## [Recorded data]
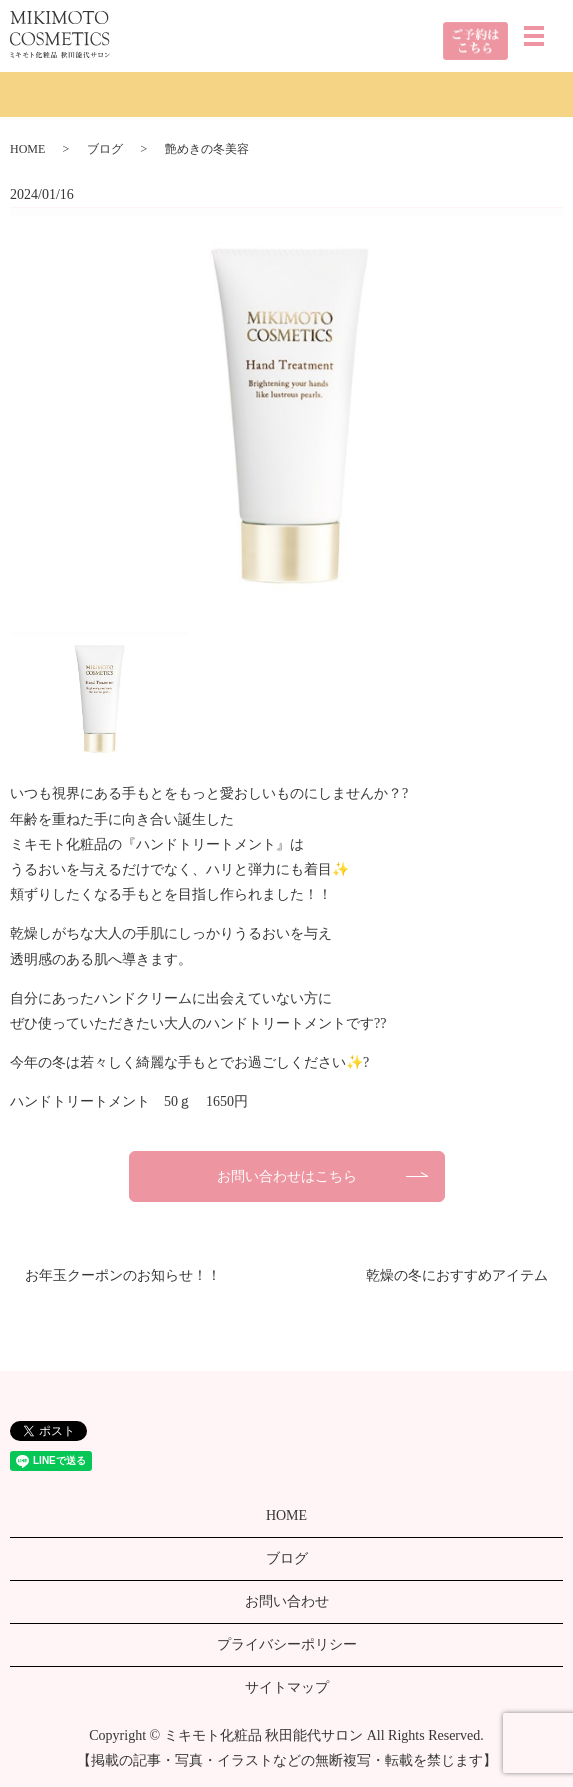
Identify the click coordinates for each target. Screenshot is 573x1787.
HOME (27, 149)
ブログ (105, 149)
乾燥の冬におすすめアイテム (457, 1275)
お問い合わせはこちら (287, 1176)
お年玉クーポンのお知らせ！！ (123, 1275)
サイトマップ (287, 1687)
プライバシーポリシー (287, 1644)
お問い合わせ (287, 1601)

## [Your goal]
Restate precisely, and with nothing added, the lines from the one with "乾燥の冬におすすめアイテム (457, 1275)" through the final line of the material.

## [Output for this exercise]
乾燥の冬におすすめアイテム (457, 1275)
お問い合わせはこちら (287, 1176)
お年玉クーポンのお知らせ！！ (123, 1275)
サイトマップ (287, 1687)
プライバシーポリシー (287, 1644)
お問い合わせ (287, 1601)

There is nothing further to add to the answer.